Le titre de « chasseur devant Dieu », donné à Nimrod, est peut-être péjoratif. En effet, le mot hébreu liphné, « à la face de », peut signifier « contre » ou « en opposition avec ». Bien que, dans ce cas, certains spécialistes prêtent à la préposition hébraïque le sens favorable, « en face de », les Targoumim juifs, ainsi que les Antiquités juives de l'historien Flavius Josèphe, mais aussi le contexte du chapitre 10 de la Genèse lui-même laissent entendre que Nimrud était un puissant chasseur qui provoquait Dieu.

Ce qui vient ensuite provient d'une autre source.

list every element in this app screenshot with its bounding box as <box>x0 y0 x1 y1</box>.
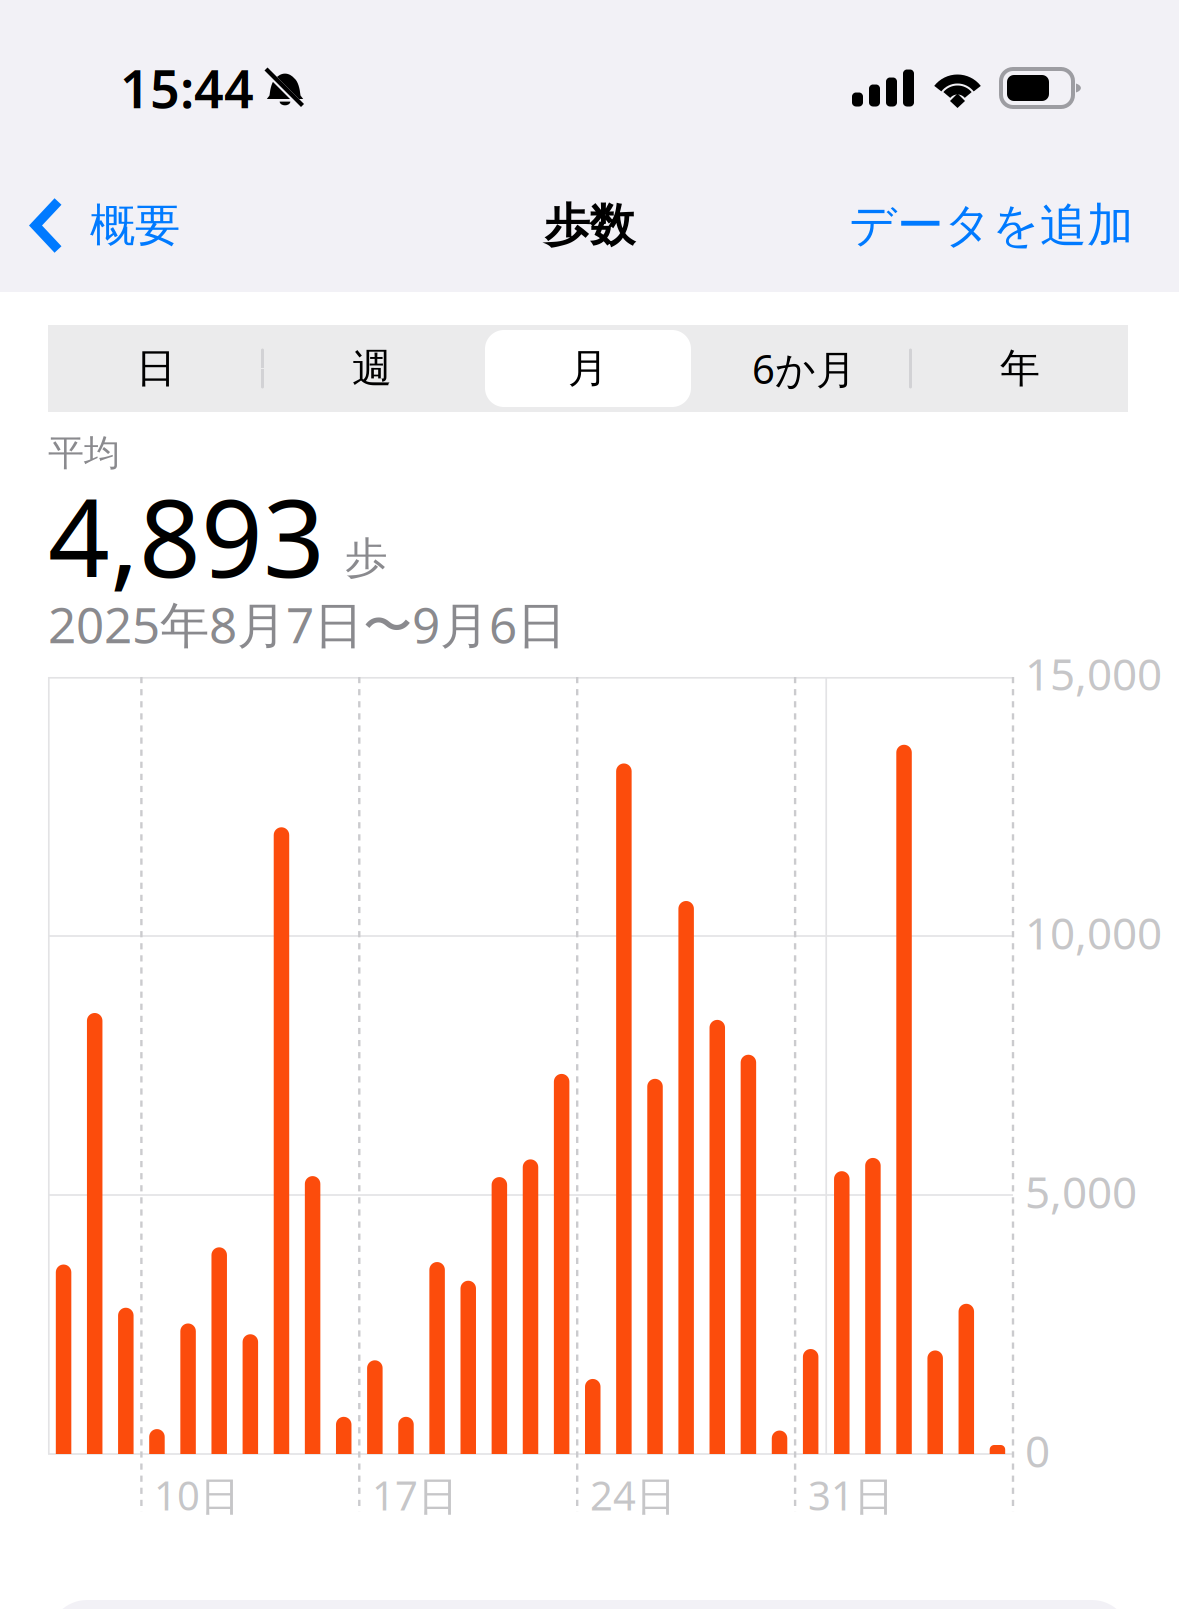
staticText: 日 <box>136 344 176 393</box>
staticText: 概要 <box>90 198 180 253</box>
button[interactable]: 週 <box>264 325 480 412</box>
staticText: 5,000 <box>1025 1162 1137 1221</box>
button[interactable]: データを追加 <box>831 150 1179 292</box>
staticText: 10日 <box>154 1468 240 1522</box>
button[interactable]: 日 <box>48 325 264 412</box>
staticText: 24日 <box>590 1468 676 1522</box>
staticText: 平均 <box>48 431 120 475</box>
staticText: 15,000 <box>1025 644 1162 703</box>
staticText: 0 <box>1025 1421 1050 1480</box>
staticText: 17日 <box>372 1468 458 1522</box>
button[interactable]: 年 <box>912 325 1128 412</box>
staticText: 年 <box>1000 344 1040 393</box>
staticText: 2025年8月7日〜9月6日 <box>48 591 566 657</box>
button[interactable]: 概要 <box>0 150 198 292</box>
staticText: 月 <box>568 344 608 393</box>
staticText: 4,893 <box>48 464 325 607</box>
staticText: 6か月 <box>752 342 856 395</box>
staticText: 歩 <box>345 532 388 584</box>
staticText: 週 <box>352 344 392 393</box>
button[interactable]: 6か月 <box>696 325 912 412</box>
button[interactable]: 月 <box>480 325 696 412</box>
staticText: 歩数 <box>544 198 634 253</box>
staticText: 15:44 <box>120 54 254 123</box>
staticText: 10,000 <box>1025 903 1162 962</box>
staticText: データを追加 <box>849 197 1134 254</box>
staticText: 31日 <box>808 1468 894 1522</box>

Selon la tradition juive, Nimrod, le « roi-chasseur » régnant sur les descendants de Noé, eut l'idée de construire à Babel (Babylone) une tour assez haute pour que son sommet atteigne le ciel (Talmud de Babylone Avoda Zara 53b). Flavius Josèphe écrit :

« [Nimrud] peu à peu, transforme l'état de choses en une tyrannie. Il estimait que le seul moyen de détacher les hommes de la crainte de Dieu, c'était qu'ils s'en remissent toujours à sa propre puissance. Il promet de les défendre contre une seconde punition de Dieu qui veut inonder la terre : il construira une tour assez haute pour que les eaux ne puissent s'élever jusqu'à elle et il vengera même la mort de leurs pères. Le peuple était tout disposé à suivre les avis de [Nimrod], considérant l'obéissance à Dieu comme une servitude ; ils se mirent à édifier la tour […] ; elle s'éleva plus vite qu'on eût supposé. »

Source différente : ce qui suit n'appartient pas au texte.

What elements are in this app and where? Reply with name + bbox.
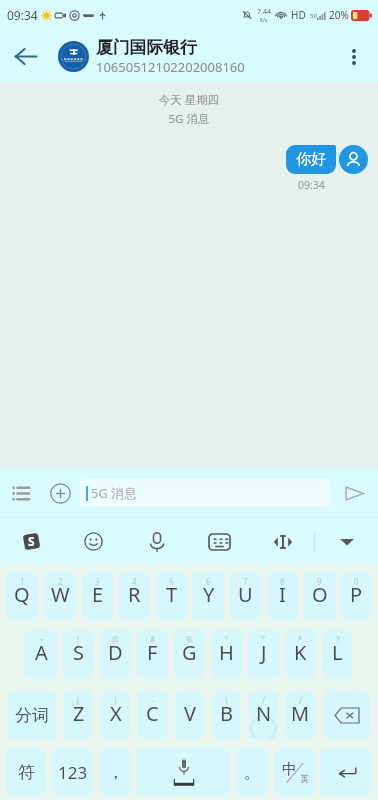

— Antiquités juives, livre I 114-115 (chapitre IV 2-3)

Dans le Talmud, la mort du « méchant Titus » qui a détruit le Temple de Jérusalem est décrite par un midrash dont le contenu est similaire. Selon les sources juives, Nimrod a été tué après avoir été provoqué en duel par Esaü, frère de Jacob[réf. nécessaire].


Nimrod est également mis en scène dans la littérature islamique[9].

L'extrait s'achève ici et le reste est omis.